● **EXERCISE**:
Give every line of the data again, unchanged, but with no pictures.

____________________

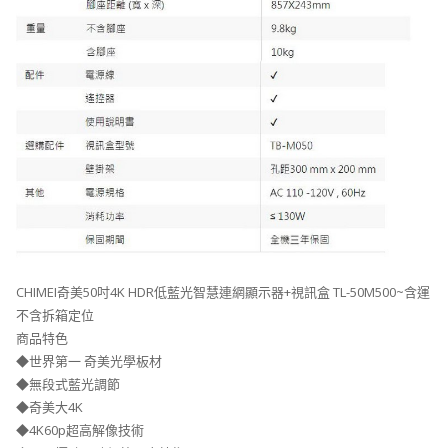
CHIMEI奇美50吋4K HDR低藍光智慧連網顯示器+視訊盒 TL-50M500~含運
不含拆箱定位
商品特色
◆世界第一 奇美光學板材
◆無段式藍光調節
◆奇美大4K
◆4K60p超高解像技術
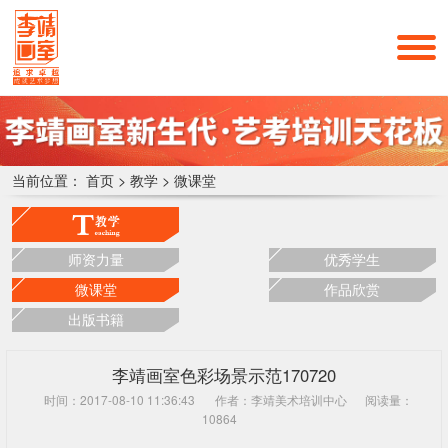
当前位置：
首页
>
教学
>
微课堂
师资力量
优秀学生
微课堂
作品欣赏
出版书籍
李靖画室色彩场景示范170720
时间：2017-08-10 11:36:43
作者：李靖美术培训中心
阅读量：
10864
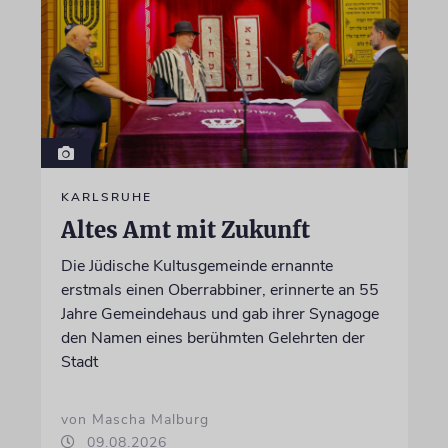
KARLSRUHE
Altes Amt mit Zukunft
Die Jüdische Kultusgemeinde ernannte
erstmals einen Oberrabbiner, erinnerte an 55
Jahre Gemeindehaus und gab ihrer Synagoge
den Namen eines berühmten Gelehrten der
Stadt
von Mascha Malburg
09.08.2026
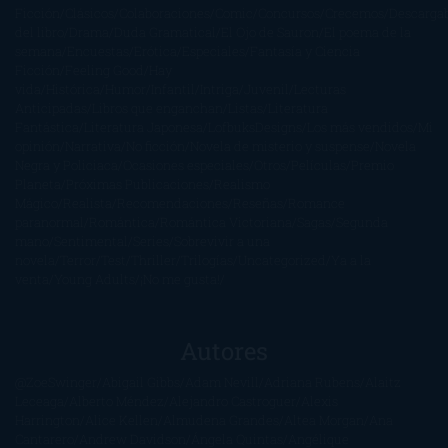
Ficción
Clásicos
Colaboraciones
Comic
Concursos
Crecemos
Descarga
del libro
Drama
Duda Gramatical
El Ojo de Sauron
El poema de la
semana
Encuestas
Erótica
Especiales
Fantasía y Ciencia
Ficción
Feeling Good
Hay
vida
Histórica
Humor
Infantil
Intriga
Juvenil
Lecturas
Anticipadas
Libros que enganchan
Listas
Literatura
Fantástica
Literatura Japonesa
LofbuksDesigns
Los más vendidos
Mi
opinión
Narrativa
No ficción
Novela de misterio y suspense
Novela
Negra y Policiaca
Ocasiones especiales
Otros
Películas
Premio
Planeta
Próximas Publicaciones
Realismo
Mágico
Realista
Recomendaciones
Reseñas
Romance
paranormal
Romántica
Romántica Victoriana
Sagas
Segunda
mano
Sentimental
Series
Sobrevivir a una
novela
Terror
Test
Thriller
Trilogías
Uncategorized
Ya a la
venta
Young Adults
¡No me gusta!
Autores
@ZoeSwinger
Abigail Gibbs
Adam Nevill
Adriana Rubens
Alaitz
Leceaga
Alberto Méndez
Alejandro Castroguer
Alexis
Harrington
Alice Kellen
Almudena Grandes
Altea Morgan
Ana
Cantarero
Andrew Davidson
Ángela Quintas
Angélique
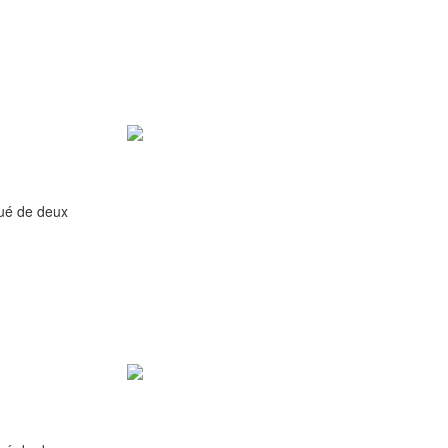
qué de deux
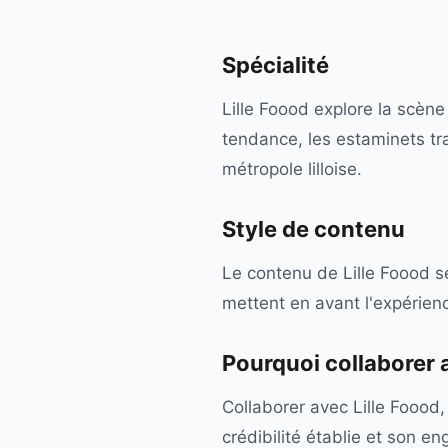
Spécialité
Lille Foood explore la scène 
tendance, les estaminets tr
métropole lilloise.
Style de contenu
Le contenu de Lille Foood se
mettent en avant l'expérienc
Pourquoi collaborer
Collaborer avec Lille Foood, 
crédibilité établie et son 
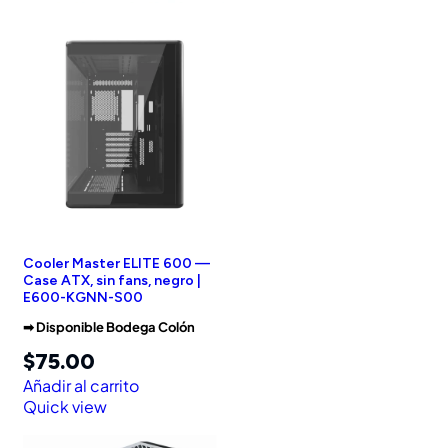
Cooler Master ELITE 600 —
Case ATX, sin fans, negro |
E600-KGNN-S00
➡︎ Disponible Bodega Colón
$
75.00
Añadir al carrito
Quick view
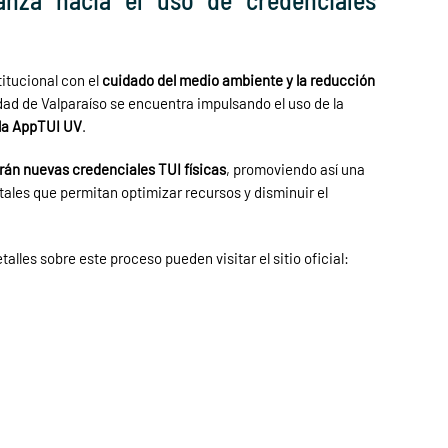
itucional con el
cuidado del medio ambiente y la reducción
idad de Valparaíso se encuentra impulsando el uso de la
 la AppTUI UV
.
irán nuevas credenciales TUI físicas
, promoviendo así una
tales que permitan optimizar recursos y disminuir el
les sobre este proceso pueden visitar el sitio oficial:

____________________

● **YOUR RESPONSE**:
CHIMEI奇美50吋4K HDR低藍光智慧連網顯示器+視訊盒 TL-50M500~含運
不含拆箱定位
商品特色
◆世界第一 奇美光學板材
◆無段式藍光調節
◆奇美大4K
◆4K60p超高解像技術
当前位置：
首页
>
教学
>
微课堂
师资力量
优秀学生
微课堂
作品欣赏
出版书籍
李靖画室色彩场景示范170720
时间：2017-08-10 11:36:43
作者：李靖美术培训中心
阅读量：
10864
KARLSRUHE
Altes Amt mit Zukunft
Die Jüdische Kultusgemeinde ernannte
erstmals einen Oberrabbiner, erinnerte an 55
Jahre Gemeindehaus und gab ihrer Synagoge
den Namen eines berühmten Gelehrten der
Stadt
von Mascha Malburg
09.08.2026
Ficción
Clásicos
Colaboraciones
Comic
Concursos
Crecemos
Descarga
del libro
Drama
Duda Gramatical
El Ojo de Sauron
El poema de la
semana
Encuestas
Erótica
Especiales
Fantasía y Ciencia
Ficción
Feeling Good
Hay
vida
Histórica
Humor
Infantil
Intriga
Juvenil
Lecturas
Anticipadas
Libros que enganchan
Listas
Literatura
Fantástica
Literatura Japonesa
LofbuksDesigns
Los más vendidos
Mi
opinión
Narrativa
No ficción
Novela de misterio y suspense
Novela
Negra y Policiaca
Ocasiones especiales
Otros
Películas
Premio
Planeta
Próximas Publicaciones
Realismo
Mágico
Realista
Recomendaciones
Reseñas
Romance
paranormal
Romántica
Romántica Victoriana
Sagas
Segunda
mano
Sentimental
Series
Sobrevivir a una
novela
Terror
Test
Thriller
Trilogías
Uncategorized
Ya a la
venta
Young Adults
¡No me gusta!
Autores
@ZoeSwinger
Abigail Gibbs
Adam Nevill
Adriana Rubens
Alaitz
Leceaga
Alberto Méndez
Alejandro Castroguer
Alexis
Harrington
Alice Kellen
Almudena Grandes
Altea Morgan
Ana
Cantarero
Andrew Davidson
Ángela Quintas
Angélique
qué de deux
Spécialité
Lille Foood explore la scène 
tendance, les estaminets tr
métropole lilloise.
Style de contenu
Le contenu de Lille Foood se
mettent en avant l'expérienc
Pourquoi collaborer
Collaborer avec Lille Foood, 
crédibilité établie et son 
Cooler Master ELITE 600 —
Case ATX, sin fans, negro |
E600-KGNN-S00
➡︎ Disponible Bodega Colón
$
75.00
Añadir al carrito
Quick view
itucional con el
cuidado del medio ambiente y la reducción
idad de Valparaíso se encuentra impulsando el uso de la
 la AppTUI UV
.
irán nuevas credenciales TUI físicas
, promoviendo así una
tales que permitan optimizar recursos y disminuir el
les sobre este proceso pueden visitar el sitio oficial:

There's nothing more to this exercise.